バイスプレジデント Chief Innovation Officerを務める馬場渉氏は、同社のスポーツ関連ビジネスが「Sports&Big Data」「Sports&Life」「Sports&Safe」という3つの柱から構成されていると説明した。
今回発表が行われた事業「Sports&Big Data」は、「Fan Engagement」「Team Performance」「Revenue Growth 」「Business Operations」の4つの領域に分類することができる。
4つの領域のうち、スポーツ産業としての特色が強いのが「Fan Engagement」「Team Performance」だ。「Revenue Growth 」「Business Operations」は、同社がこれまで他産業において展開してきたビジネスのノウハウを生かすことができる。
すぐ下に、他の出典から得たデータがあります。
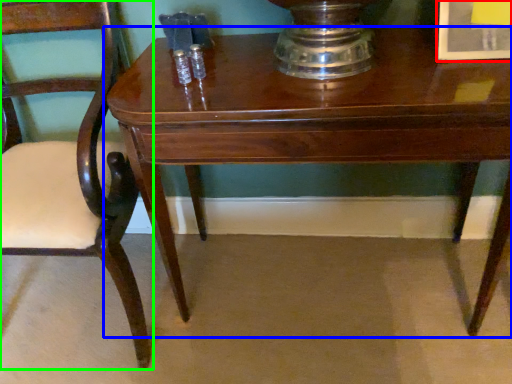 Question: Which object is positioned closest to picture frame (highlighted by a red box)? Select from table (highlighted by a blue box) and chair (highlighted by a green box).

Choices:
 (A) table
 (B) chair

Answer: (A) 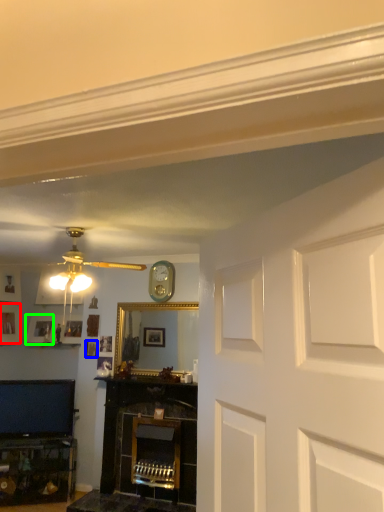 Question: Considering the real-world distances, which object is closest to picture frame (highlighted by a red box)? picture frame (highlighted by a blue box) or picture frame (highlighted by a green box).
馬場氏は「Team PerformanceがSAPにとって一番遠かった領域」と語った。現在、ブラジルでサッカー ワールドカップが開催されているが、ドイツのサッカーのナショナル・チームで、同社が開発したHANAベースのシステム「SAP Match Insights」が利用されているという。
「SAP Match Insights」は、トラッキング・カメラや選手に装着したセンサーからデータを取得して、さまざまな項目を掛け合わせてデータを分析する。1試合当たり、4,000万ものデータを取得できる。
馬場氏によると、現在、ナショナル・チームの監督を務めるヨアヒム・レーヴ氏は、選手1人当たりのボールの保持時間を短縮することを目標に定めたが、Match Insightsの導入によって、1人当たりのボール保持時間が2.8秒から1.1秒に短縮されたという。
日本における最初の取り組みとしては、スポーツデータの解析・配信を行うデータスタジアムが開発を進めているサッカー/野球向け次世代サービスにSAP Cloud powered by SAP HANAが採用されており、イノベーションパートナーとして研究・開発を支援していく。
データスタジアムのサッカー向け次世代サービスでは、リアルタイムにトラッキングした選手やボールの動きに同社独自の指標を掛け合わせたリアルタイムプレー予測の実現を目指し、また、野球向け次世代サービスでは、進行中の試合状況と選手の過去のプレーデータを組み合わせて得失点確率を算出するなどのリアルタイム戦略サポートの実現を目指している。
同社がスポーツ・ビッグデータ市場に取り組む狙いには、「日本のスポーツが世界一になることに貢献したい」「ビジネスで生まれたイノベーションをスポーツに、スポーツで生まれたシンプリケーションをビジネスに生かしたい」「スポーツ自身のイノベーションとスポーツによるイノベーションを実現したい」ということがある。
この狙いについて、馬場氏は「スポーツ産業におけるイノベーションは、当社が取り組んでいる他の24の産業にメリットがもたらされる。ひいては、日本の産業全体の発展に繋がると思う。また、このビジネスに取り組んで、オトナはスポーツの話をする時にイキイキとしていることに気づいた。スポーツの力を借りて、日本のビジネスの発展を図っていきたい」と述べた。